Je pensais autrefois que plus une blockchain est publique, plus elle devient digne de confiance. Si tout le monde peut voir les données et vérifier les transactions ensemble, je supposais qu’il y avait moins de place pour l’ambiguïté.

Mais en apprenant comment Dusk fonctionne, ma façon de voir cette idée a changé, en particulier pour les marchés financiers.

Ce qui a attiré mon attention, c’est que Dusk ne traite pas la confidentialité comme un voile absolu. Je vois davantage de valeur dans son approche de la divulgation sélective : les informations sensibles peuvent rester privées vis-à-vis du public, tout en étant disponibles pour les parties autorisées lorsque la vérification est nécessaire.

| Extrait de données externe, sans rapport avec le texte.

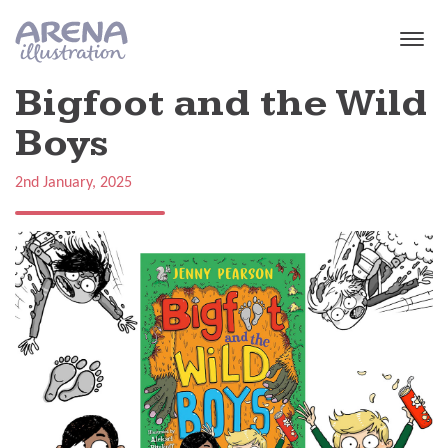
Skip to main content
Bigfoot and the Wild
Boys
2nd January, 2025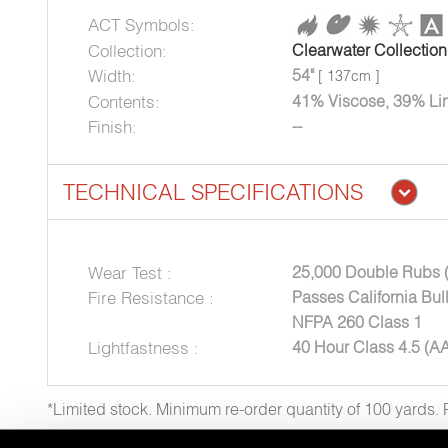
ACT Symbols:
Collection:
Clearwater Collection
Width:
54"
[ 137cm ]
Contents:
41% Viscose, 39% Lin
Finish:
--
TECHNICAL SPECIFICATIONS
Wear Test :
25,000 Double Rubs 
Fire Resistance :
Passes California Bul
NFPA 260 Class 1
Lightfastness :
40 Hour Class 4.5 (A
*Limited stock. Minimum re-order quantity of 100 yards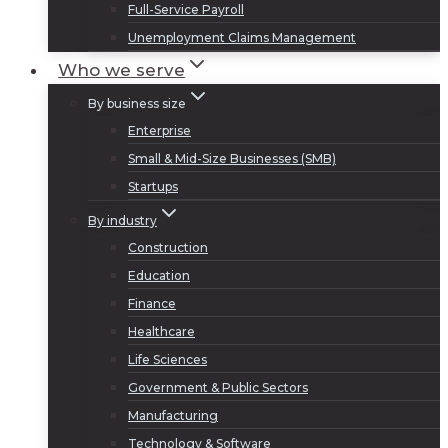
Full-Service Payroll
Unemployment Claims Management
Who we serve
By business size
Enterprise
Small & Mid-Size Businesses (SMB)
Startups
By industry
Construction
Education
Finance
Healthcare
Life Sciences
Government & Public Sectors
Manufacturing
Technology & Software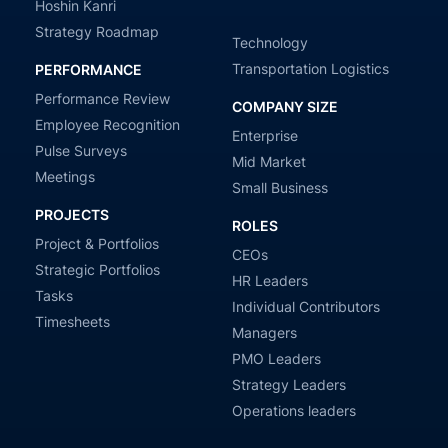
Hoshin Kanri
Strategy Roadmap
Technology
Transportation Logistics
PERFORMANCE
Performance Review
COMPANY SIZE
Employee Recognition
Enterprise
Pulse Surveys
Mid Market
Meetings
Small Business
PROJECTS
ROLES
Project & Portfolios
CEOs
Strategic Portfolios
HR Leaders
Tasks
Individual Contributors
Timesheets
Managers
PMO Leaders
Strategy Leaders
Operations leaders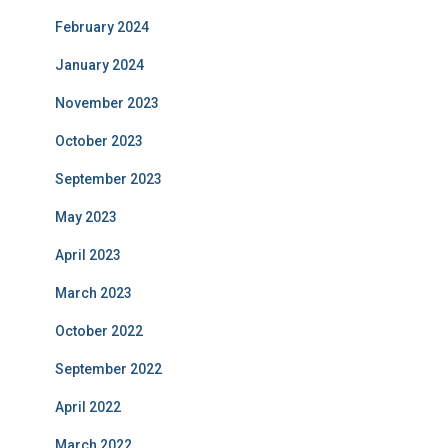
February 2024
January 2024
November 2023
October 2023
September 2023
May 2023
April 2023
March 2023
October 2022
September 2022
April 2022
March 2022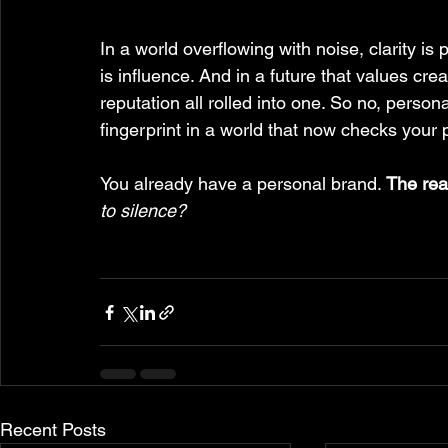
In a world overflowing with noise, clarity is 
is influence. And in a future that values cr
reputation all rolled into one. So no, personal 
fingerprint in a world that now checks your p
You already have a personal brand. 
The real
to silence?
Recent Posts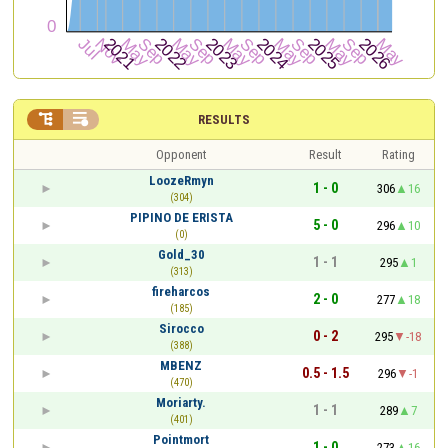


RESULTS
Opponent
Result
Rating
LoozeRmyn
1 - 0
306
16
(304)
PIPINO DE ERISTA
5 - 0
296
10
(0)
Gold_30
1 - 1
295
1
(313)
fireharcos
2 - 0
277
18
(185)
Sirocco
0 - 2
295
-18
(388)
MBENZ
0.5 - 1.5
296
-1
(470)
Moriarty.
1 - 1
289
7
(401)
Pointmort
1 - 0
273
16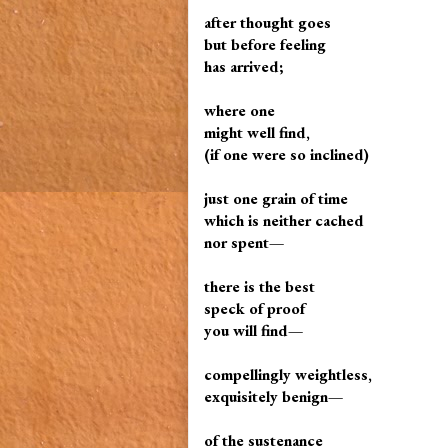
after thought goes
but before feeling
has arrived;
where one
might well find,
(if one were so inclined)
just one grain of time
which is neither cached
nor spent—
there is the best
speck of proof
you will find—
compellingly weightless,
exquisitely benign—
of the sustenance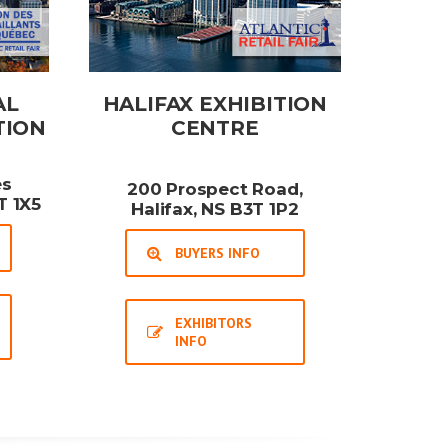
AL
HALIFAX EXHIBITION
TION
CENTRE
es
200 Prospect Road,
T 1X5
Halifax, NS B3T 1P2
BUYERS INFO
EXHIBITORS
INFO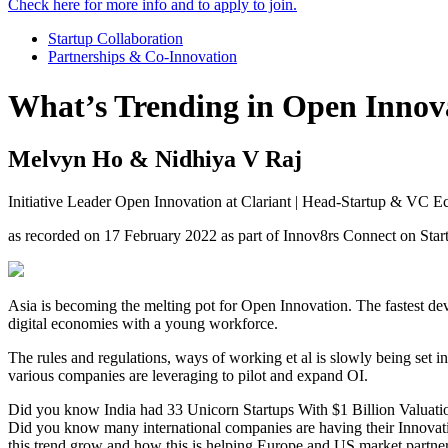
Check here for more info and to apply to join.
Startup Collaboration
Partnerships & Co-Innovation
What’s Trending in Open Innova
Melvyn Ho & Nidhiya V Raj
Initiative Leader Open Innovation at Clariant | Head-Startup & VC
as recorded on 17 February 2022 as part of Innov8rs Connect on St
Asia is becoming the melting pot for Open Innovation. The fastest de
digital economies with a young workforce.
The rules and regulations, ways of working et al is slowly being set i
various companies are leveraging to pilot and expand OI.
Did you know India had 33 Unicorn Startups With $1 Billion Valuation
Did you know many international companies are having their Innovati
this trend grow and how this is helping Europe and US market partners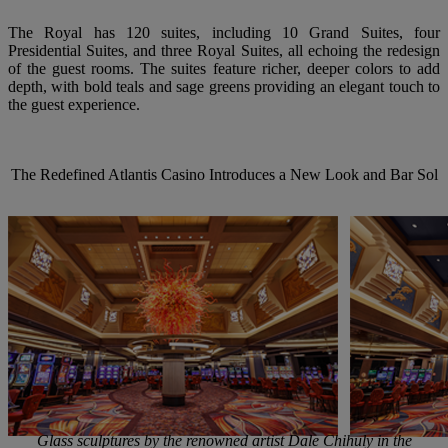
The Royal has 120 suites, including 10 Grand Suites, four
Presidential Suites, and three Royal Suites, all echoing the redesign
of the guest rooms. The suites feature richer, deeper colors to add
depth, with bold teals and sage greens providing an elegant touch to
the guest experience.
The
Redefined
Atlantis
Casino
Introduces a
New
Look
and
Bar
Sol
Glass sculptures by the renowned artist Dale Chihuly in the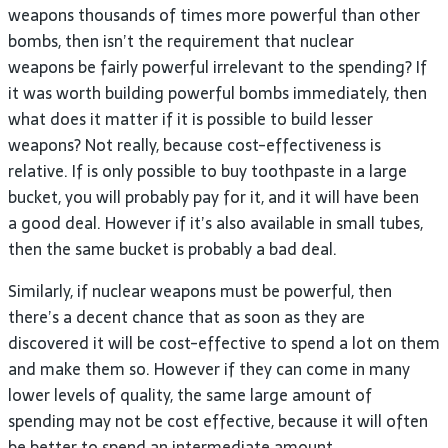
weapons thousands of times more powerful than other
bombs, then isn’t the requirement that nuclear
weapons be fairly powerful irrelevant to the spending? If
it was worth building powerful bombs immediately, then
what does it matter if it is possible to build lesser
weapons? Not really, because cost-effectiveness is
relative. If is only possible to buy toothpaste in a large
bucket, you will probably pay for it, and it will have been
a good deal. However if it’s also available in small tubes,
then the same bucket is probably a bad deal.
Similarly, if nuclear weapons must be powerful, then
there’s a decent chance that as soon as they are
discovered it will be cost-effective to spend a lot on them
and make them so. However if they can come in many
lower levels of quality, the same large amount of
spending may not be cost effective, because it will often
be better to spend an intermediate amount.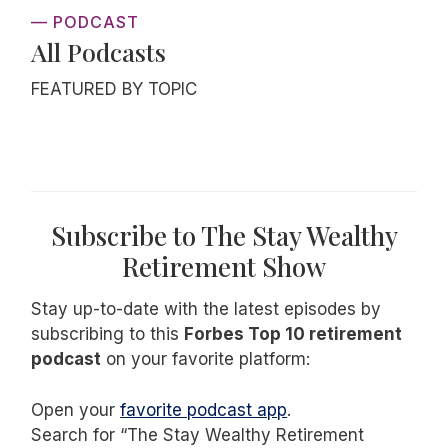
— PODCAST
All Podcasts
FEATURED BY TOPIC
Subscribe to The Stay Wealthy
Retirement Show
Stay up-to-date with the latest episodes by
subscribing to this
Forbes Top 10 retirement
podcast
on your favorite platform:
Open your
favorite podcast app
.
Search for “The Stay Wealthy Retirement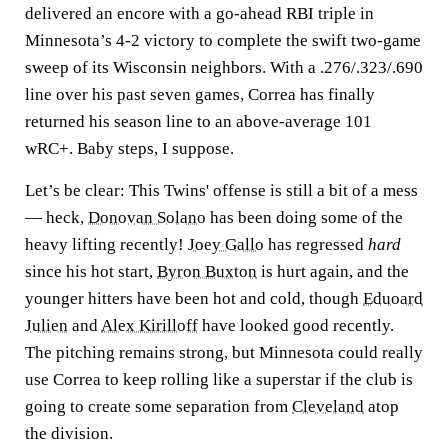
delivered an encore with a go-ahead RBI triple in
Minnesota’s 4-2 victory to complete the swift two-game
sweep of its Wisconsin neighbors. With a .276/.323/.690
line over his past seven games, Correa has finally
returned his season line to an above-average 101
wRC+. Baby steps, I suppose.
Let’s be clear: This Twins' offense is still a bit of a mess
— heck,
Donovan Solano
has been doing some of the
heavy lifting recently!
Joey Gallo
has regressed
hard
since his hot start,
Byron Buxton
is hurt again, and the
younger hitters have been hot and cold, though
Eduoard
Julien
and
Alex Kirilloff
have looked good recently.
The pitching remains strong, but Minnesota could really
use Correa to keep rolling like a superstar if the club is
going to create some separation from
Cleveland
atop
the division.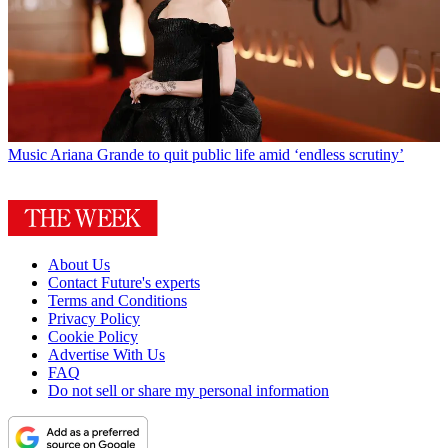
Music
Ariana Grande to quit public life amid ‘endless scrutiny’
About Us
Contact Future's experts
Terms and Conditions
Privacy Policy
Cookie Policy
Advertise With Us
FAQ
Do not sell or share my personal information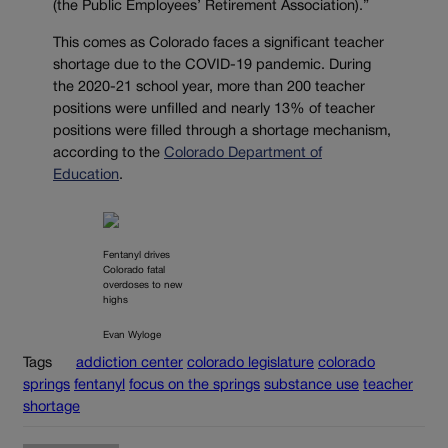
(the Public Employees’ Retirement Association).”
This comes as Colorado faces a significant teacher
shortage due to the COVID-19 pandemic. During
the 2020-21 school year, more than 200 teacher
positions were unfilled and nearly 13% of teacher
positions were filled through a shortage mechanism,
according to the
Colorado Department of
Education
.
Fentanyl drives
Colorado fatal
overdoses to new
highs
Evan Wyloge
Tags
addiction center
colorado legislature
colorado
springs
fentanyl
focus on the springs
substance use
teacher
shortage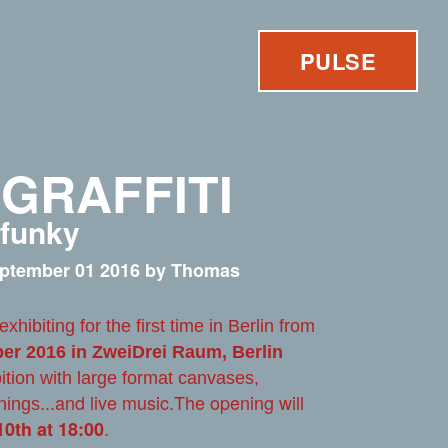
PULSE
 GRAFFITI
 funky
ptember 01 2016 by Thomas
 exhibiting for the first time in Berlin from
ber 2016 in ZweiDrei Raum, Berlin
ition with large format canvases,
and live music.The opening will
nings...
.
0th at 18:00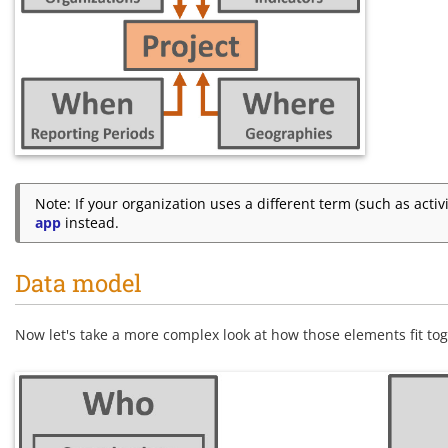
Note: If your organization uses a different term (such as acti
app
instead.
Data model
Now let's take a more complex look at how those elements fit tog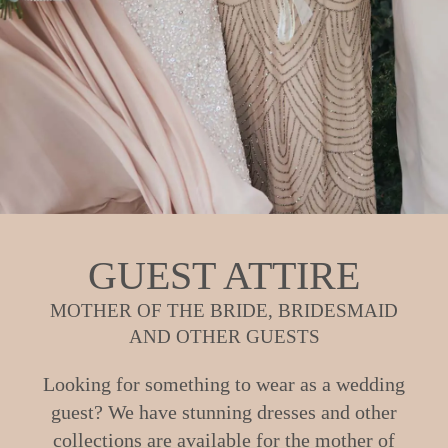
GUEST ATTIRE
MOTHER OF THE BRIDE, BRIDESMAID
AND OTHER GUESTS
Looking for something to wear as a wedding
guest? We have stunning dresses and other
collections are available for the mother of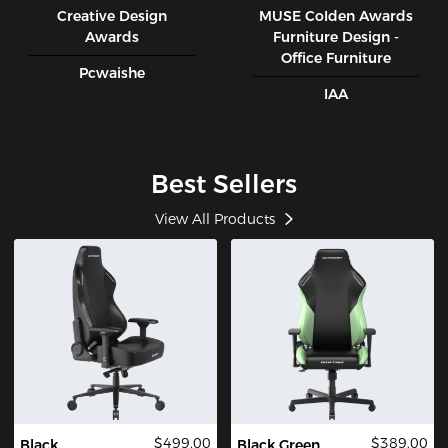
Creative Design
MUSE CoIden Awards
Awards
Furniture Design -
Office Furniture
Pcwaishe
IAA
Best Sellers
View All Products
$499.00
$389.00
Black
Black Green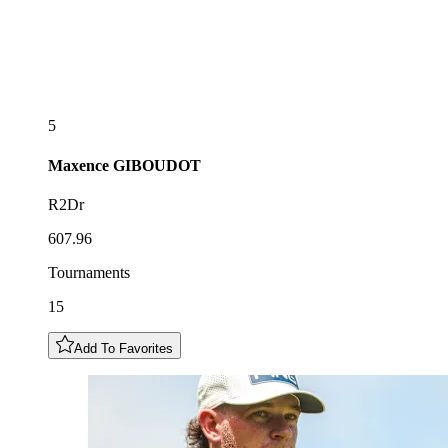
5
Maxence
GIBOUDOT
R2Dr
607.96
Tournaments
15
Add To Favorites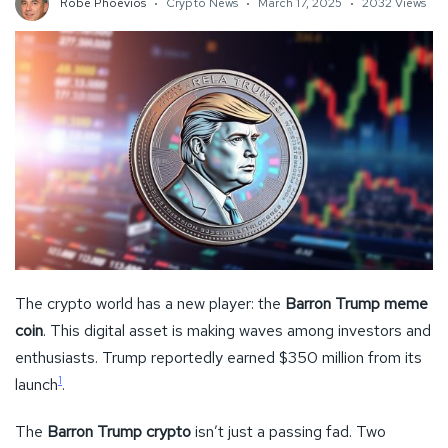
Robe Phoevios
Crypto News
March 17, 2025
2032 Views
The crypto world has a new player: the
Barron Trump meme
coin
. This digital asset is making waves among investors and
enthusiasts. Trump reportedly earned $350 million from its
1
launch
.
The
Barron Trump crypto
isn’t just a passing fad. Two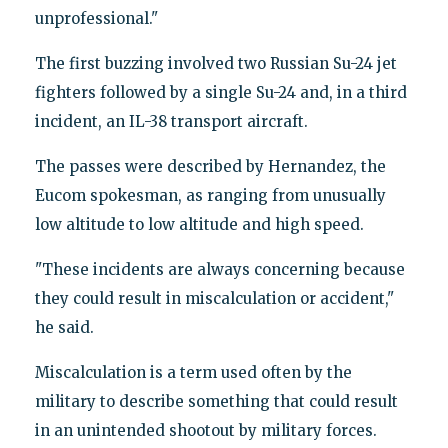
unprofessional."
The first buzzing involved two Russian Su-24 jet
fighters followed by a single Su-24 and, in a third
incident, an IL-38 transport aircraft.
The passes were described by Hernandez, the
Eucom spokesman, as ranging from unusually
low altitude to low altitude and high speed.
"These incidents are always concerning because
they could result in miscalculation or accident,"
he said.
Miscalculation is a term used often by the
military to describe something that could result
in an unintended shootout by military forces.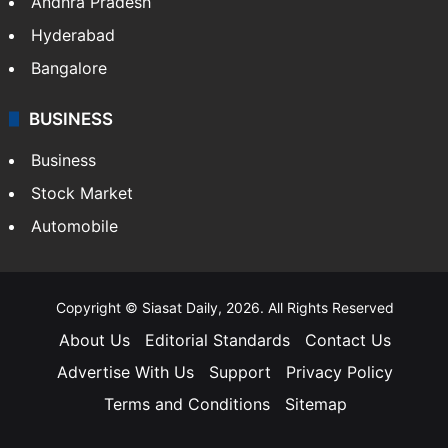
Andhra Pradesh
Hyderabad
Bangalore
BUSINESS
Business
Stock Market
Automobile
Copyright © Siasat Daily, 2026. All Rights Reserved
About Us
Editorial Standards
Contact Us
Advertise With Us
Support
Privacy Policy
Terms and Conditions
Sitemap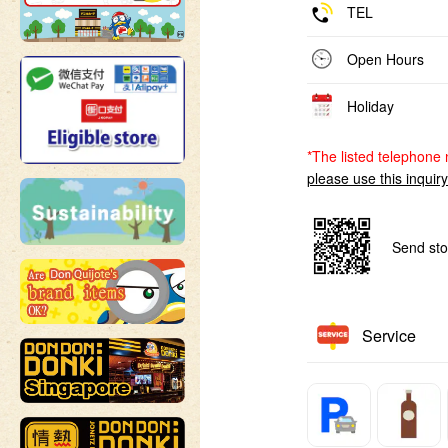
TEL
Open Hours
Holiday
*The listed telephone 
please use this inquir
Send sto
Service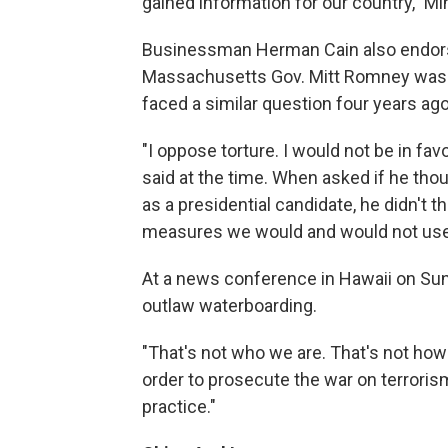
gained information for our country," 
Businessman Herman Cain also endors
Massachusetts Gov. Mitt Romney wasn't
faced a similar question four years ag
"I oppose torture. I would not be in fa
said at the time. When asked if he tho
as a presidential candidate, he didn't t
measures we would and would not use
At a news conference in Hawaii on Sun
outlaw waterboarding.
"That's not who we are. That's not how
order to prosecute the war on terrorism
practice."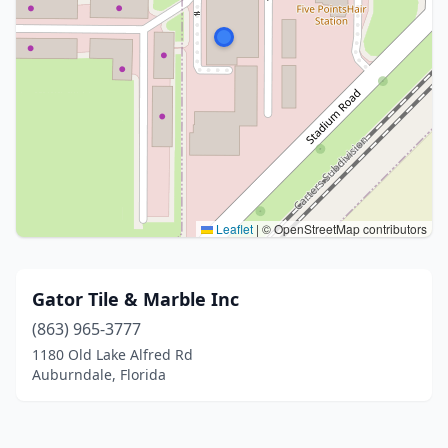
Leaflet
|
© OpenStreetMap contributors
Gator Tile & Marble Inc
(863) 965-3777
1180 Old Lake Alfred Rd
Auburndale, Florida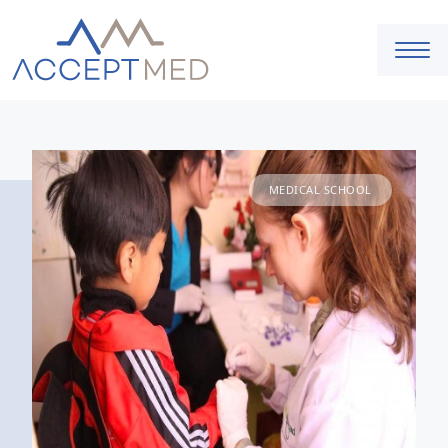
MEDICAL SCHOOL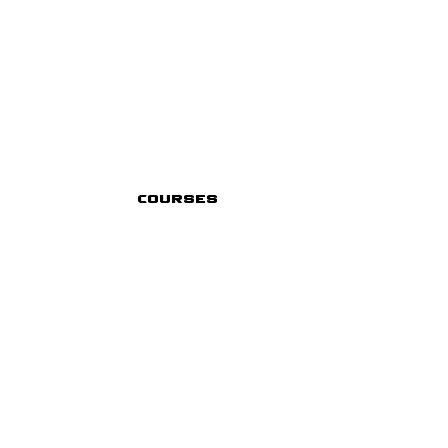
Courses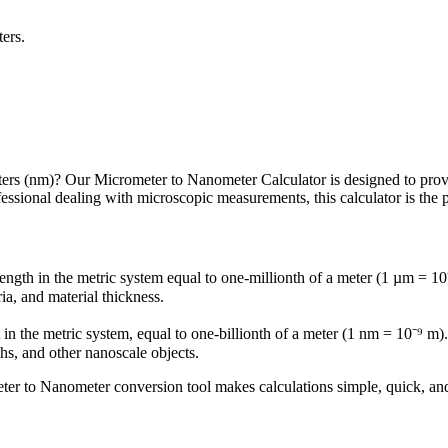
ters.
rs (nm)? Our Micrometer to Nanometer Calculator is designed to provide 
essional dealing with microscopic measurements, this calculator is the p
ength in the metric system equal to one-millionth of a meter (1 µm = 10
ia, and material thickness.
in the metric system, equal to one-billionth of a meter (1 nm = 10⁻⁹ m
s, and other nanoscale objects.
eter to Nanometer conversion tool makes calculations simple, quick, and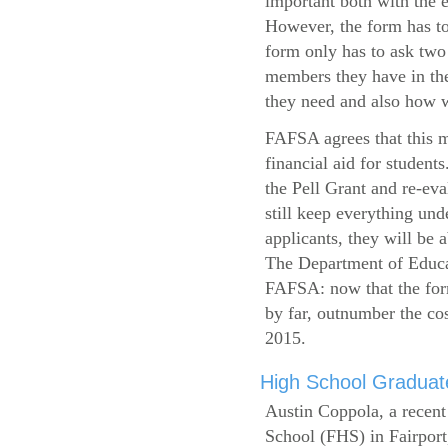
important both with the e
However, the form has to
form only has to ask two
members they have in the
they need and also how wi
FAFSA agrees that this mi
financial aid for student
the Pell Grant and re-ev
still keep everything und
applicants, they will be 
The Department of Educat
FAFSA: now that the form
by far, outnumber the c
2015.
High School Graduate
Austin Coppola, a recent
School (FHS) in Fairport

Je trouve aussi la combinaison des transferts confidentiels et des preuves à connaissance nulle intéressante, car elle fait passer la question de « public ou privé ? » à quelque chose de plus concret : qui doit voir quoi, et quand ?

Pour les actifs gérés et les titres, je pense que cette distinction compte. Je ne m’attendrais pas à ce que tous les détails de chaque transaction soient exposés publiquement, tandis que les régulateurs et les institutions autorisées ont néanmoins besoin de moyens pertinents pour vérifier la conformité et la propriété.

C’est cet équilibre qui rend Dusk intéressant à mes yeux. Je commence à voir la confidentialité non pas comme l’opposé de la transparence, mais comme un moyen de rendre la transparence plus maîtrisée, plus intentionnelle et adaptée à une infrastructure financière réelle.